• Question: are you independent workers or do you work with people? if you work with people do you work in a company? if you do what is the company?

    Asked by lesperges to Davie, Gemma, James P, James V, Nuala on 2 Jul 2012.
    • Photo: James Verdon

      James Verdon answered on 2 Jul 2012:

      Hi lesperges,
      Most scientists work within a group. I work in the geophysics group at Bristol University. There are about 15 of us, all employed by the university, and we all work on similar problems, so we always talk to help each other with our work. When we publish a new theory or new results, we will often publish it jointly between at least 4 or 5 of us.

      However, many scientists do work for companies. Many geologists work in the oil and gas sectors. For a short while I worked for Shell in Holland, and I’ve also worked for Pinnacle, a small oil company in Canada.

    • Photo: Nuala Carson

      Nuala Carson answered on 2 Jul 2012:

      Hey lesperges,

      Most scientists work with other people, it pretty hard to carry out research if you don’t. I suppose i work for the University of Liverpool but i work with people form other universities too. Science is a global business so you do talk with and work with people from all over the world.

    • Photo: James Pope

      James Pope answered on 2 Jul 2012:

      He lesperges.

      My PhD project (The Plio-QUMP project) is soley my piece or work to produce, but I have a supervisor, Professor Alan Haywood in Leeds to guide me and ensure I go in the direction with my research. He also works to introduce me to people and ensure I develop as a scientist. I also have support from Dr Dan Lunt (Bristol University), Dr Mat Collins (Met Office & University of Exeter) and Dr Harry Dowsett (US Geological Survey).

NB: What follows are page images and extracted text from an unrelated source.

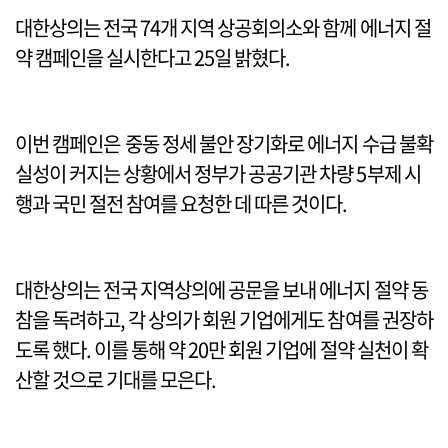
대한상의는 전국 74개 지역 상공회의소와 함께 에너지 절
약 캠페인을 실시한다고 25일 밝혔다.
이번 캠페인은 중동 정세 불안 장기화로 에너지 수급 불확
실성이 커지는 상황에서 정부가 공공기관 차량 5부제 시
행과 국민 절전 참여를 요청한 데 따른 것이다.
대한상의는 전국 지역상의에 공문을 보내 에너지 절약 동
참을 독려하고, 각 상의가 회원 기업에게도 참여를 권장하
도록 했다. 이를 통해 약 20만 회원 기업에 절약 실천이 확
산할 것으로 기대를 모은다.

      But I’m also part of a series of ever bigger research groups, from my direct colleagues in Leeds who work on climate modelling of the past (mainly the Pliocene), we form the Sellwood Group for Palaeoclimatology. I am also part of the general Palaeo group, Palaeo@Leeds, which includes all the palaeotologists, modellers and other geologists who work on past climates and fossils at Leeds University.

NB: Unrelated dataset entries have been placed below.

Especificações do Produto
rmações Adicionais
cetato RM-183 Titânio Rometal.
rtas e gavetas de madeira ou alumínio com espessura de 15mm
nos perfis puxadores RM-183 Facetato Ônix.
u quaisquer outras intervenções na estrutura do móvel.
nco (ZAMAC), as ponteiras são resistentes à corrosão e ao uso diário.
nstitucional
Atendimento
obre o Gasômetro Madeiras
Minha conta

      I’m also associated with 2 large research projects, the Pliocene Modelling Intercomparison Project (PlioMIP) and the Palaeoclimate Modelling Intercomparison Project (PMIP) who work together to contribute to the IPCC reports on climate change every 6 years. People in these groups are based all over the world from Australia to Japan, the USA to France, so I have some good friends from all over the world.

      As James V’s says, when we publish work it is often with a number of people, who all chip in various amounts of work to the research and so get named on the work, but the leader of the group goes first. Science is great, because even when working on your own, you have the support of a number of great teams around you to help out and ensure you can make it!

      Finally, we present work to meetings of scientists which are organised by organisations such as the Royal Society, The Royal Meterological Society (I met Nuala at their student conference in Exeter last year and she is in Leeds at the end of this week for the same meeting) and internationally in the European Geosciences Union and the American Geophysical Union, whose big meetings attract 12,000 and 20,000+ respectively for their yearly meetings in Vienna and San Francisco.

      And that only covers our branch of science!

    • Photo: Davie Galloway

      Davie Galloway answered on 2 Jul 2012:

      hi lespeges,

      I work within a team or group at the British Geological Survey … and a great bunch of people they are. There are about 8 of us in the team at the moment but that has slimmed down recently due to the current economic/financial climate … hopefully that will improve soon.